Although it is hard to pinpoint the exact date in history, legend tells us that tea was first discovered 5000 years ago by Chinese Emperor Sheng Nong. A few leaves from a tea plant supposedly fell into his cup of hot water. And luckily for us, instead of discarding it, he tasted it! The rest is history….Like all good things, chocolate, chilies, coffee, the word of tea spread quickly. Tea drinking was soon widespread in China…and then spread to Japan and India thanks to Buddhist monks. By 1610 AD Tea had reached Europe. In fact Tea has been pivotal in history at any points. The American Revolution was set off by the Boston Tea Party in protest to a tax applied to tea !!
Tea is indubitably Chinese, and both the words the and cha are of Chinese origin. Cultivation has been practised for 2000 years, and at first the wild leaves were probably eaten as a vegetable. Brewing is described in a Chinese book of AD 220-65. The leaves were made into cakes, with rice added as a binder for older leaves and the cakes were then baked to remove the green.

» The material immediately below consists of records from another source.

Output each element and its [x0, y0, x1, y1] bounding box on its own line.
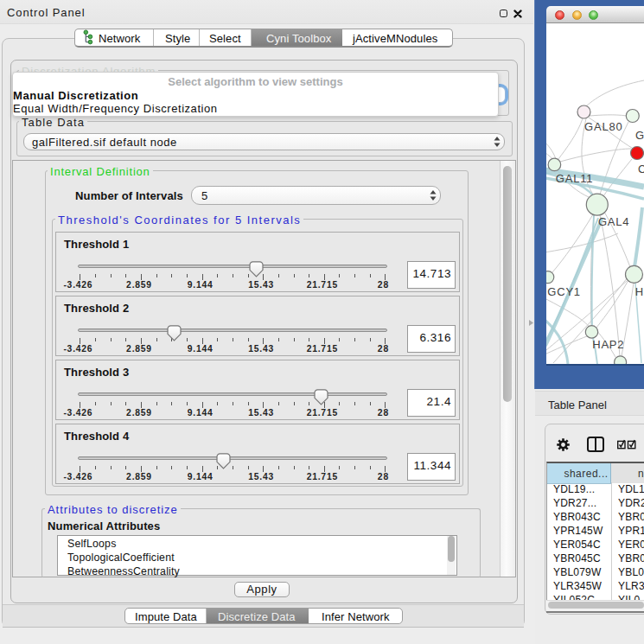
svg-text:GAL11: GAL11	[556, 172, 594, 185]
svg-text:GAL80: GAL80	[584, 120, 622, 133]
svg-text:C: C	[638, 163, 644, 175]
svg-text:H: H	[635, 285, 644, 298]
svg-text:HAP2: HAP2	[592, 338, 624, 351]
svg-text:GA: GA	[635, 129, 644, 142]
svg-text:GAL4: GAL4	[598, 215, 629, 228]
svg-text:GCY1: GCY1	[547, 285, 581, 298]
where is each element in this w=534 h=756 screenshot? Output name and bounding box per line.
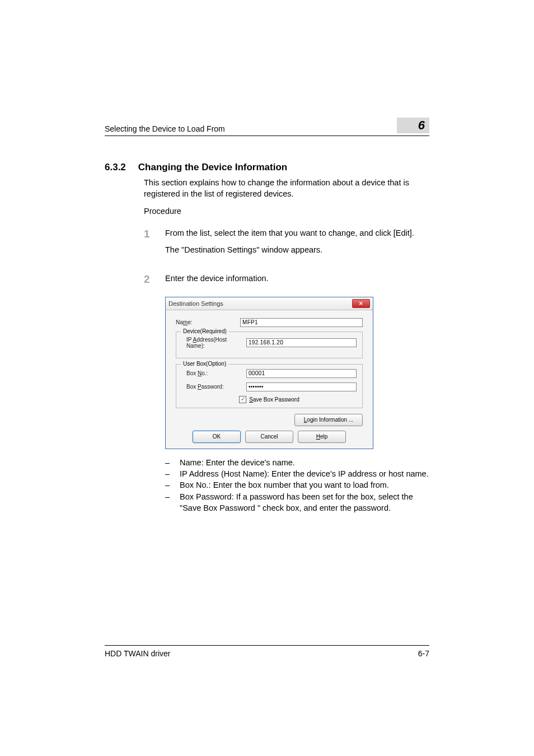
bullet-text: IP Address (Host Name): Enter the device… [180, 468, 429, 479]
procedure-label: Procedure [144, 207, 429, 216]
section-number: 6.3.2 [105, 162, 126, 173]
section-title: Changing the Device Information [138, 162, 287, 173]
save-password-checkbox[interactable]: ✓ [239, 396, 246, 403]
box-no-field[interactable] [246, 369, 357, 378]
userbox-group-legend: User Box(Option) [181, 361, 228, 367]
step-body: From the list, select the item that you … [165, 228, 414, 261]
step-line: The "Destination Settings" window appear… [165, 245, 414, 256]
step-1: 1 From the list, select the item that yo… [144, 228, 429, 261]
chapter-badge: 6 [397, 118, 429, 133]
footer-left: HDD TWAIN driver [105, 649, 170, 658]
chapter-number: 6 [418, 118, 425, 133]
user-box-group: User Box(Option) Box No.: Box Password: … [176, 364, 363, 408]
step-number: 1 [144, 228, 153, 261]
dash-icon: – [165, 457, 172, 468]
step-line: Enter the device information. [165, 273, 269, 284]
step-2: 2 Enter the device information. [144, 273, 429, 290]
name-label: Name: [176, 319, 240, 325]
device-group-legend: Device(Required) [181, 328, 229, 334]
box-password-field[interactable] [246, 382, 357, 391]
bullet-item: – IP Address (Host Name): Enter the devi… [165, 468, 429, 479]
bullet-text: Name: Enter the device's name. [180, 457, 295, 468]
login-information-button[interactable]: Login Information ... [294, 414, 363, 426]
device-required-group: Device(Required) IP Address(Host Name): [176, 332, 363, 358]
header-text: Selecting the Device to Load From [105, 124, 225, 133]
section-heading: 6.3.2 Changing the Device Information [105, 162, 429, 173]
step-number: 2 [144, 273, 153, 290]
boxpw-row: Box Password: [182, 382, 357, 391]
dialog-titlebar: Destination Settings ✕ [166, 297, 373, 310]
ip-address-field[interactable] [246, 338, 357, 347]
destination-settings-dialog: Destination Settings ✕ Name: Device(Requ… [165, 297, 373, 449]
bullet-item: – Name: Enter the device's name. [165, 457, 429, 468]
bullet-text: Box No.: Enter the box number that you w… [180, 479, 389, 491]
close-button[interactable]: ✕ [352, 299, 370, 308]
dash-icon: – [165, 468, 172, 479]
dialog-body: Name: Device(Required) IP Address(Host N… [166, 310, 373, 449]
save-password-label: Save Box Password [249, 396, 299, 403]
boxno-label: Box No.: [182, 370, 246, 376]
dash-icon: – [165, 479, 172, 491]
bullet-item: – Box Password: If a password has been s… [165, 491, 429, 514]
section-intro: This section explains how to change the … [144, 178, 429, 199]
page-header: Selecting the Device to Load From 6 [105, 118, 429, 136]
page-number: 6-7 [418, 649, 429, 658]
dash-icon: – [165, 491, 172, 514]
boxno-row: Box No.: [182, 369, 357, 378]
boxpw-label: Box Password: [182, 384, 246, 390]
help-button[interactable]: Help [298, 431, 346, 443]
bullet-item: – Box No.: Enter the box number that you… [165, 479, 429, 491]
page-footer: HDD TWAIN driver 6-7 [105, 645, 429, 658]
login-button-row: Login Information ... [176, 414, 363, 426]
bullet-text: Box Password: If a password has been set… [180, 491, 429, 514]
step-body: Enter the device information. [165, 273, 269, 290]
save-password-row: ✓ Save Box Password [182, 396, 357, 403]
name-row: Name: [176, 318, 363, 327]
name-field[interactable] [240, 318, 363, 327]
field-descriptions: – Name: Enter the device's name. – IP Ad… [165, 457, 429, 514]
step-line: From the list, select the item that you … [165, 228, 414, 239]
dialog-button-row: OK Cancel Help [176, 431, 363, 443]
cancel-button[interactable]: Cancel [245, 431, 293, 443]
ip-label: IP Address(Host Name): [182, 337, 246, 349]
dialog-title: Destination Settings [168, 300, 223, 307]
ip-row: IP Address(Host Name): [182, 337, 357, 349]
ok-button[interactable]: OK [193, 431, 241, 443]
close-icon: ✕ [359, 301, 363, 306]
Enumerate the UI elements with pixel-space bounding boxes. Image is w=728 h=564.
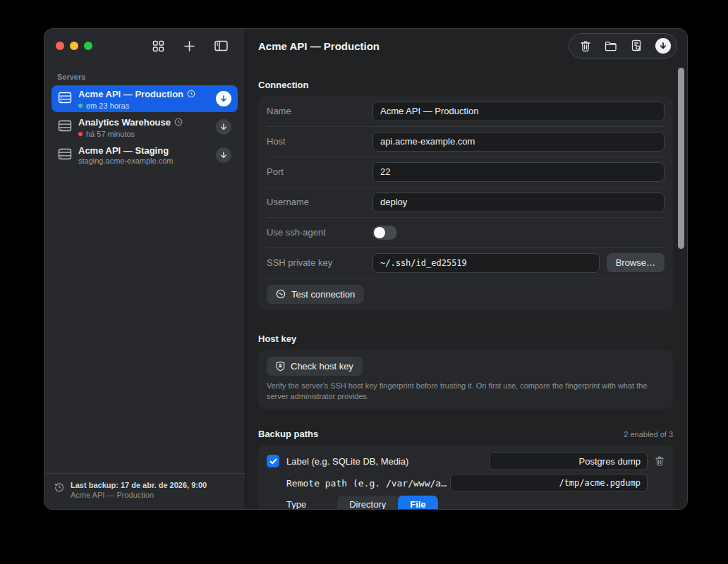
backup-paths-section-title: Backup paths — [258, 429, 318, 439]
traffic-lights — [56, 42, 92, 50]
test-connection-row: Test connection — [258, 278, 673, 310]
add-server-icon[interactable] — [183, 40, 195, 52]
check-host-key-label: Check host key — [291, 361, 353, 372]
username-input[interactable] — [372, 192, 665, 212]
remote-path-input[interactable] — [450, 474, 648, 492]
server-icon — [58, 148, 72, 163]
sidebar-titlebar — [44, 29, 245, 63]
server-subtitle: staging.acme-example.com — [78, 157, 174, 165]
backup-now-button[interactable] — [216, 91, 231, 106]
connection-wave-icon — [276, 289, 286, 299]
servers-section-label: Servers — [57, 73, 245, 81]
check-host-key-button[interactable]: Check host key — [267, 357, 363, 376]
connection-card: Name Host Port Username — [258, 96, 673, 310]
username-row: Username — [258, 187, 673, 217]
zoom-button[interactable] — [84, 42, 92, 50]
enabled-checkbox[interactable] — [267, 455, 279, 467]
sidebar-item-acme-staging[interactable]: Acme API — Staging staging.acme-example.… — [51, 142, 238, 168]
server-title: Acme API — Production — [78, 89, 183, 99]
port-input[interactable] — [372, 162, 665, 182]
sidebar-item-analytics-warehouse[interactable]: Analytics Warehouse há 57 minutos — [51, 114, 238, 140]
backup-label-input[interactable] — [489, 452, 648, 470]
schedule-clock-icon — [187, 88, 195, 101]
name-input[interactable] — [372, 102, 665, 121]
server-icon — [58, 92, 72, 106]
port-row: Port — [258, 157, 673, 187]
backup-path-row: Remote path (e.g. /var/www/a… — [286, 474, 665, 492]
shield-lock-icon — [276, 361, 285, 372]
toggle-sidebar-icon[interactable] — [214, 40, 228, 51]
minimize-button[interactable] — [70, 42, 78, 50]
scrollbar[interactable] — [678, 68, 684, 249]
backup-label-row: Label (e.g. SQLite DB, Media) — [267, 452, 665, 470]
toggle-knob — [374, 227, 385, 238]
backup-now-button[interactable] — [216, 147, 231, 163]
server-subtitle: há 57 minutos — [86, 130, 135, 138]
server-icon — [58, 120, 72, 135]
connection-section-title: Connection — [258, 80, 673, 90]
status-dot-red — [78, 132, 83, 136]
host-input[interactable] — [372, 132, 665, 152]
backup-path-card: Label (e.g. SQLite DB, Media) Remote pat… — [258, 445, 673, 509]
backup-label-field-label: Label (e.g. SQLite DB, Media) — [286, 456, 489, 467]
name-label: Name — [267, 106, 372, 116]
enabled-count-badge: 2 enabled of 3 — [624, 430, 673, 439]
last-backup-date: Last backup: 17 de abr. de 2026, 9:00 — [71, 481, 207, 489]
server-subtitle: em 23 horas — [86, 102, 129, 110]
private-key-input[interactable] — [372, 253, 600, 273]
name-row: Name — [258, 96, 673, 126]
detail-content: Connection Name Host Port U — [245, 80, 687, 509]
host-key-section-title: Host key — [258, 333, 673, 344]
desktop: Servers Acme API — Production — [0, 0, 728, 564]
host-row: Host — [258, 126, 673, 157]
detail-panel: Acme API — Production — [245, 29, 687, 509]
host-label: Host — [267, 136, 372, 147]
server-title: Acme API — Staging — [78, 145, 169, 156]
backup-now-button[interactable] — [216, 119, 231, 135]
schedule-clock-icon — [174, 116, 183, 129]
private-key-label: SSH private key — [267, 257, 372, 268]
backup-paths-header: Backup paths 2 enabled of 3 — [258, 429, 673, 439]
ssh-agent-label: Use ssh-agent — [267, 227, 372, 238]
last-backup-footer: Last backup: 17 de abr. de 2026, 9:00 Ac… — [44, 473, 245, 509]
host-key-card: Check host key Verify the server's SSH h… — [258, 350, 673, 409]
grid-view-icon[interactable] — [152, 40, 164, 52]
last-backup-server: Acme API — Production — [71, 491, 207, 499]
detail-header: Acme API — Production — [245, 29, 687, 63]
server-list: Acme API — Production em 23 horas — [44, 85, 245, 170]
type-label: Type — [286, 499, 306, 509]
close-button[interactable] — [56, 42, 64, 50]
header-actions — [569, 33, 677, 59]
backup-now-header-button[interactable] — [655, 38, 671, 54]
sidebar-item-acme-production[interactable]: Acme API — Production em 23 horas — [51, 85, 238, 112]
private-key-row: SSH private key Browse… — [258, 247, 673, 278]
backup-type-row: Type Directory File — [286, 496, 665, 509]
test-connection-button[interactable]: Test connection — [267, 285, 364, 304]
browse-button[interactable]: Browse… — [607, 253, 665, 272]
ssh-agent-row: Use ssh-agent — [258, 217, 673, 247]
port-label: Port — [267, 166, 372, 177]
server-title: Analytics Warehouse — [78, 117, 171, 128]
ssh-agent-toggle[interactable] — [372, 226, 397, 240]
sidebar: Servers Acme API — Production — [44, 29, 245, 509]
username-label: Username — [267, 197, 372, 207]
backup-history-icon — [54, 482, 64, 495]
type-option-file[interactable]: File — [398, 496, 437, 509]
test-connection-label: Test connection — [291, 289, 355, 300]
view-log-icon[interactable] — [631, 39, 642, 52]
type-option-directory[interactable]: Directory — [337, 496, 398, 509]
delete-server-icon[interactable] — [580, 40, 591, 52]
remote-path-field-label: Remote path (e.g. /var/www/a… — [286, 478, 450, 489]
type-segmented-control: Directory File — [337, 496, 437, 509]
delete-path-icon[interactable] — [655, 455, 665, 467]
app-window: Servers Acme API — Production — [44, 28, 688, 510]
page-title: Acme API — Production — [258, 40, 380, 52]
status-dot-green — [78, 104, 83, 108]
open-folder-icon[interactable] — [605, 41, 617, 51]
host-key-description: Verify the server's SSH host key fingerp… — [267, 381, 665, 402]
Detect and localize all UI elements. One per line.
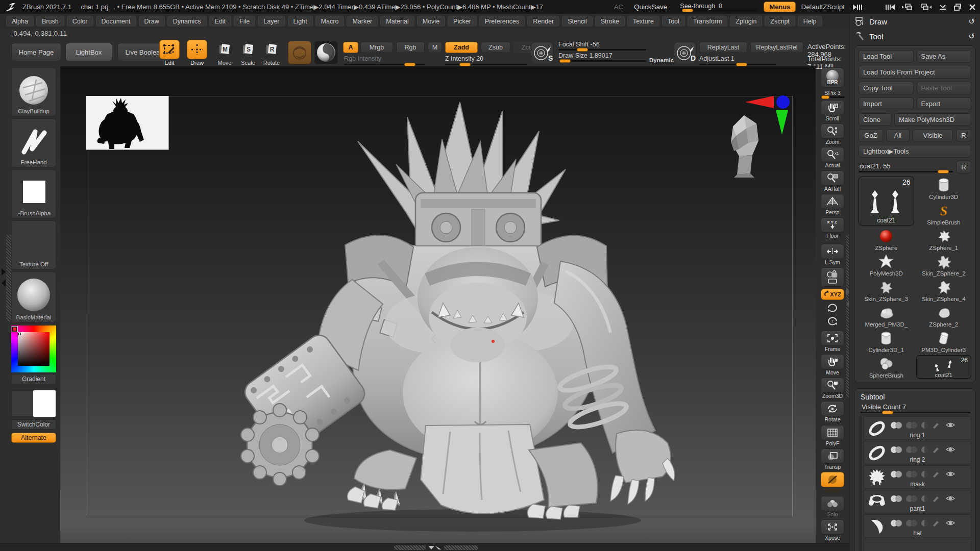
- tool-item[interactable]: ZSphere_2: [916, 304, 972, 328]
- lightbox-button[interactable]: LightBox: [65, 43, 112, 61]
- goz-button[interactable]: GoZ: [859, 129, 883, 142]
- menu-draw[interactable]: Draw: [139, 16, 165, 27]
- home-page-button[interactable]: Home Page: [11, 43, 61, 61]
- visibility-eye-icon[interactable]: [945, 495, 955, 502]
- goz-visible-button[interactable]: Visible: [913, 129, 953, 142]
- tool-item[interactable]: PM3D_Cylinder3: [916, 330, 972, 353]
- subtool-row-ring1[interactable]: ring 1: [864, 416, 971, 440]
- adjust-last-slider[interactable]: AdjustLast 1: [699, 55, 776, 65]
- tool-item-active[interactable]: 26 coat21: [859, 177, 914, 226]
- tool-item[interactable]: Cylinder3D_1: [859, 330, 914, 353]
- paint-icon[interactable]: [932, 470, 940, 478]
- polyf-button[interactable]: PolyF: [819, 425, 846, 446]
- menu-edit[interactable]: Edit: [209, 16, 232, 27]
- menu-stroke[interactable]: Stroke: [595, 16, 625, 27]
- paint-icon[interactable]: [932, 519, 940, 527]
- sv-square[interactable]: [18, 332, 50, 366]
- tool-item[interactable]: S SimpleBrush: [916, 202, 972, 226]
- tool-item[interactable]: PolyMesh3D: [859, 253, 914, 277]
- rgb-intensity-slider[interactable]: Rgb Intensity: [344, 55, 425, 65]
- move-mode-button[interactable]: M Move: [214, 40, 235, 66]
- draw-mode-button[interactable]: Draw: [187, 40, 207, 66]
- mrgb-toggle[interactable]: Mrgb: [360, 42, 393, 53]
- menu-light[interactable]: Light: [288, 16, 313, 27]
- zadd-toggle[interactable]: Zadd: [445, 42, 478, 53]
- prev-document-icon[interactable]: [902, 3, 913, 11]
- subtool-scrollbar[interactable]: [859, 416, 862, 551]
- hue-ring[interactable]: [11, 325, 56, 372]
- m-toggle[interactable]: M: [428, 42, 442, 53]
- menu-material[interactable]: Material: [380, 16, 414, 27]
- tool-item[interactable]: Skin_ZSphere_2: [916, 253, 972, 277]
- tool-item[interactable]: Skin_ZSphere_4: [916, 279, 972, 302]
- menus-button[interactable]: Menus: [764, 2, 796, 12]
- quicksave-button[interactable]: QuickSave: [628, 2, 673, 12]
- menu-movie[interactable]: Movie: [417, 16, 445, 27]
- menu-help[interactable]: Help: [798, 16, 822, 27]
- secondary-color-swatch[interactable]: [11, 391, 34, 416]
- solo-button[interactable]: Solo: [819, 496, 846, 517]
- tool-item[interactable]: Cylinder3D: [916, 177, 972, 200]
- right-tray-toggle-icon[interactable]: [877, 4, 895, 11]
- load-tool-button[interactable]: Load Tool: [859, 50, 914, 63]
- subtool-row-hat[interactable]: hat: [864, 514, 971, 538]
- zoom3d-button[interactable]: Zoom3D: [819, 378, 846, 399]
- aahalf-button[interactable]: AAHalf: [819, 170, 846, 192]
- lightbox-tools-button[interactable]: Lightbox▶Tools: [859, 145, 971, 158]
- load-tools-from-project-button[interactable]: Load Tools From Project: [859, 66, 971, 79]
- z-axis-dot[interactable]: [776, 95, 790, 109]
- focal-shift-slider[interactable]: Focal Shift -56: [558, 41, 646, 48]
- rotate-y-button[interactable]: [819, 302, 846, 313]
- stroke-type-button[interactable]: [288, 41, 311, 64]
- left-tray-toggle-icon[interactable]: [853, 4, 870, 11]
- paint-icon[interactable]: [932, 495, 940, 502]
- replay-last-button[interactable]: ReplayLast: [699, 42, 747, 53]
- local-pivot-button[interactable]: [819, 267, 846, 287]
- visibility-eye-icon[interactable]: [945, 470, 955, 478]
- subtool-row-ring2[interactable]: ring 2: [864, 441, 971, 464]
- tool-palette-header[interactable]: Tool ↺: [850, 28, 980, 43]
- menu-zscript[interactable]: Zscript: [765, 16, 795, 27]
- make-polymesh3d-button[interactable]: Make PolyMesh3D: [894, 113, 971, 126]
- rotate-z-button[interactable]: z: [819, 315, 846, 327]
- persp-button[interactable]: Persp: [819, 194, 846, 215]
- switch-color-label[interactable]: SwitchColor: [11, 419, 56, 430]
- menu-texture[interactable]: Texture: [627, 16, 659, 27]
- x-axis-arrow[interactable]: [745, 96, 774, 108]
- tool-item[interactable]: SphereBrush: [859, 355, 914, 379]
- rotate-mode-button[interactable]: R Rotate: [261, 40, 282, 66]
- draw-reset-icon[interactable]: ↺: [968, 17, 975, 26]
- draw-size-slider[interactable]: Draw Size 1.89017: [558, 52, 612, 59]
- subtool-header[interactable]: Subtool: [861, 393, 971, 401]
- rgb-toggle[interactable]: Rgb: [396, 42, 425, 53]
- menu-tool[interactable]: Tool: [662, 16, 685, 27]
- save-as-button[interactable]: Save As: [917, 50, 972, 63]
- color-picker[interactable]: Gradient: [11, 325, 56, 384]
- current-material-button[interactable]: BasicMaterial: [11, 271, 56, 322]
- current-brush-button[interactable]: ClayBuildup: [11, 67, 56, 116]
- import-button[interactable]: Import: [859, 97, 914, 110]
- see-through-slider[interactable]: See-through 0: [680, 3, 756, 11]
- y-axis-arrow[interactable]: [776, 110, 788, 135]
- transp-button[interactable]: Transp: [819, 448, 846, 470]
- zsub-toggle[interactable]: Zsub: [481, 42, 510, 53]
- primary-color-swatch[interactable]: [33, 390, 56, 417]
- menu-color[interactable]: Color: [67, 16, 93, 27]
- menu-brush[interactable]: Brush: [36, 16, 64, 27]
- floor-button[interactable]: XYZ Floor: [819, 217, 846, 239]
- menu-document[interactable]: Document: [96, 16, 136, 27]
- a-toggle[interactable]: A: [343, 42, 358, 53]
- draw-palette-header[interactable]: Draw ↺: [850, 14, 980, 28]
- bottom-tray-handle-left[interactable]: [394, 545, 426, 550]
- zoom-button[interactable]: Zoom: [819, 123, 846, 145]
- gradient-label[interactable]: Gradient: [11, 374, 56, 384]
- document-canvas[interactable]: [60, 66, 816, 543]
- scroll-button[interactable]: Scroll: [819, 100, 846, 121]
- xpose-button[interactable]: Xpose: [819, 519, 846, 541]
- menu-picker[interactable]: Picker: [448, 16, 477, 27]
- copy-tool-button[interactable]: Copy Tool: [859, 82, 914, 94]
- next-document-icon[interactable]: [920, 3, 932, 11]
- goz-r-button[interactable]: R: [956, 129, 971, 142]
- tool-item[interactable]: Skin_ZSphere_3: [859, 279, 914, 302]
- tool-reset-icon[interactable]: ↺: [968, 32, 975, 41]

While the Chinese discovered tea and propagated its consumption, Indian tea came from a tea plant indigenous to India. According to Indian historians the tea plant grew wild in the areas of Assam adjacent to China, where the best Chinese teas were cultivated and local Assamese tribes had been drinking tea for centuries and some areas along the Brahmaputra were even growing it. The cultivation of Tea in India only happened much later with the advent of the British Government. Initial attempts at cultivating tea from China withered but the pioneering work of Robert Bruce, a retired lieutenant from the British royal navy, paid off and the first crude teas were shipped to England sometime around 1848.
Indian culture of adding milk and spices to tea is believed to have started with the effort of making tea more warming and to cut down the acidity.
Tea is definitely good for health and the world around us is realizing that. Numerous studies have demonstrated the anti-cancer properties of polyphenols. Some studies indeed suggested that tea’s polyphenols may reduce risk of gastric, esophageal and skin cancers, if one consumes 4 to 6 cups daily. Other laboratory studies have found that polyphenols help prevent blood clotting and lower cholesterol levels. A recent study published in December 2005 showed that just 2 cups of tea may lower the risk of ovarian cancer by 46 percent in women.